Kamis, 25 Desember 2014
Kisah Pemuda Pemberani dari Raksasa yang Zalim
Allah menjadikan Thalut sebagai pemuda yang sangat tampan dan ilmu
Setelah Nabi Musa Alaihissalam (As) wafat, kaum Bani Israil (Ya’qub) kembali tertindas oleh kaum Amaliqah. Kaum ini memiliki tubuh sangat besar, kuat, dan kejam. Mereka seperti raksasa. Mereka berdomisili di daerah dekat Baitul Maqdis. Para ulama berpendapat daerah itu adalah Palestina.
Kaum Amaliqah memiliki seorang pemimpin. Namanya Jalut (orang-orang kafir menyebutnya Golied). Tingginya, menurut banyak kisah, 1 mil. Ia berasal dari dinasti Bukhtanashar.
Kaum Bani Israil amat tertindas dengan hadirnya kaum Amaliqah. Sejumlah 400 pembesar Bani Israil ditahan oleh mereka. Rakyat Bani Israil ditarik upeti yang mencekik di negara mereka sendiri.
Tak ada seorang Nabi pun di kaum Bani Israil yang lahir saat itu. Nabi
Yasa’ As –generasi Nabi setelah Musa As– telah lama wafat. Hingga akhirnya seorang wanita bernama Hubla melahirkan seorang bayi bernama Syamwil. Syamwil ini diutus Allah Subhanahu wa Ta’ala (Swt) sebagai seorang Nabi yang bertugas
melanjutkan risalah Nabi-nabi sebelumnya.
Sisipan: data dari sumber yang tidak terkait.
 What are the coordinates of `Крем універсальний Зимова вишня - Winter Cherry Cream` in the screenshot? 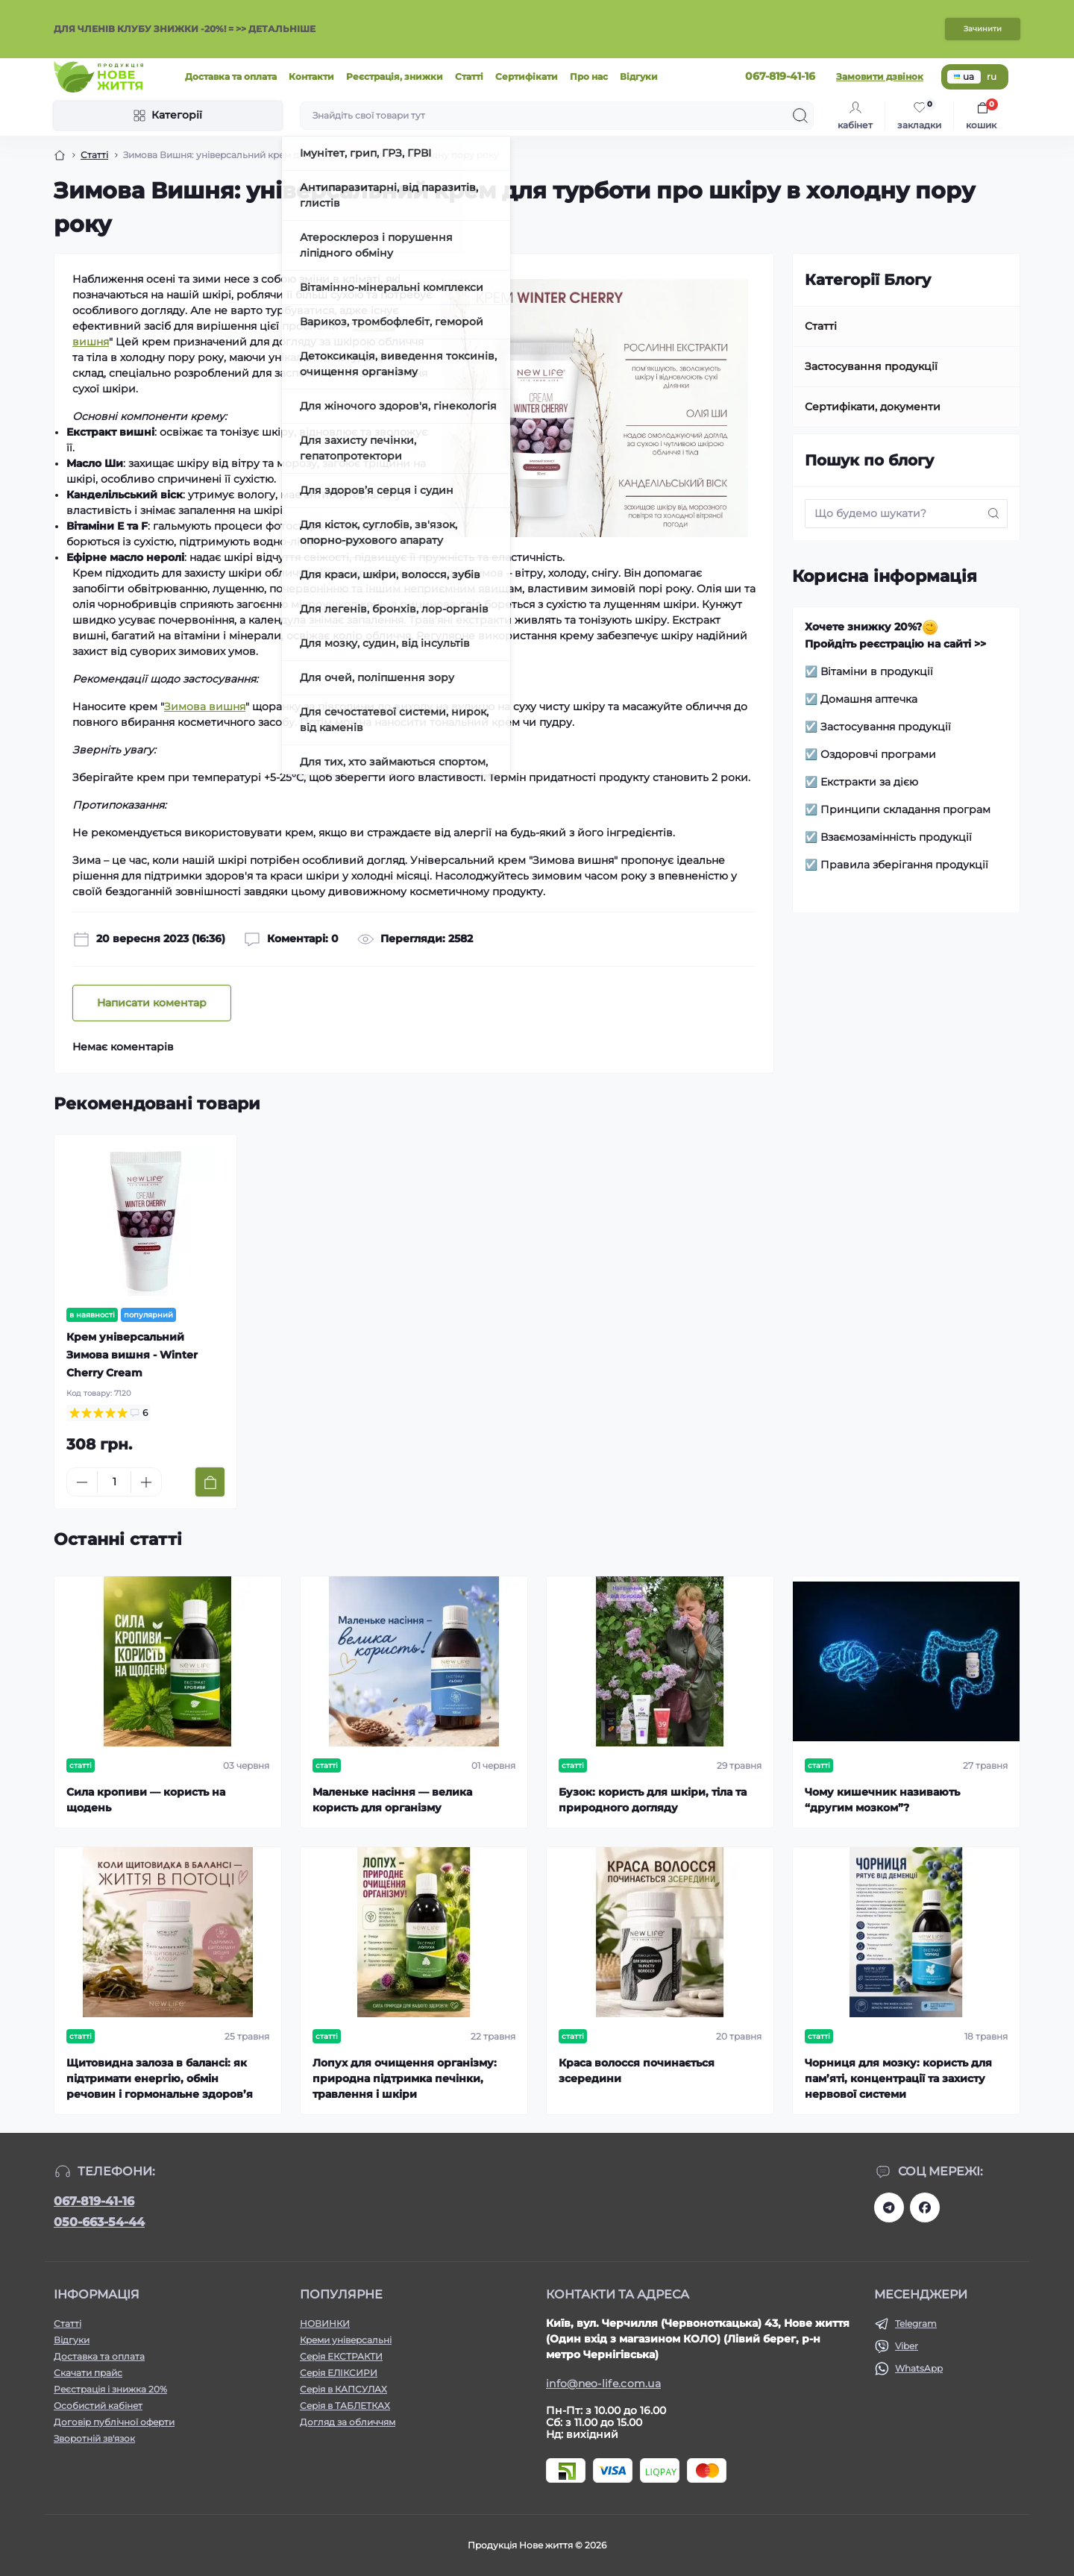 It's located at (132, 1354).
Kepada Syamwil-lah kaum Bani Israil mengadukan penindasan kaum Amaliqah. Mereka meminta Syamwil As menunjuk seorang pemimpin di antara mereka untuk
diangkat menjadi raja yang kelak akan memimpin mereka berperang melawan kaum Amalqah.
Syamwil As berkata, ”Jangan-jangan setelah diwajibkan atas kalian berperang, kalian malah meninggalkannya. ”
Kaum Bani Israil menjawab, ”Bagaimana mungkin kami tidak berpereng sedangkan kami telah diusir dari rumah kami sendiri dan dari anak-anak kami?”
”Baiklah,” kata Syamwil As, ”Allah telah memilih Thalut sebagai raja kalian.”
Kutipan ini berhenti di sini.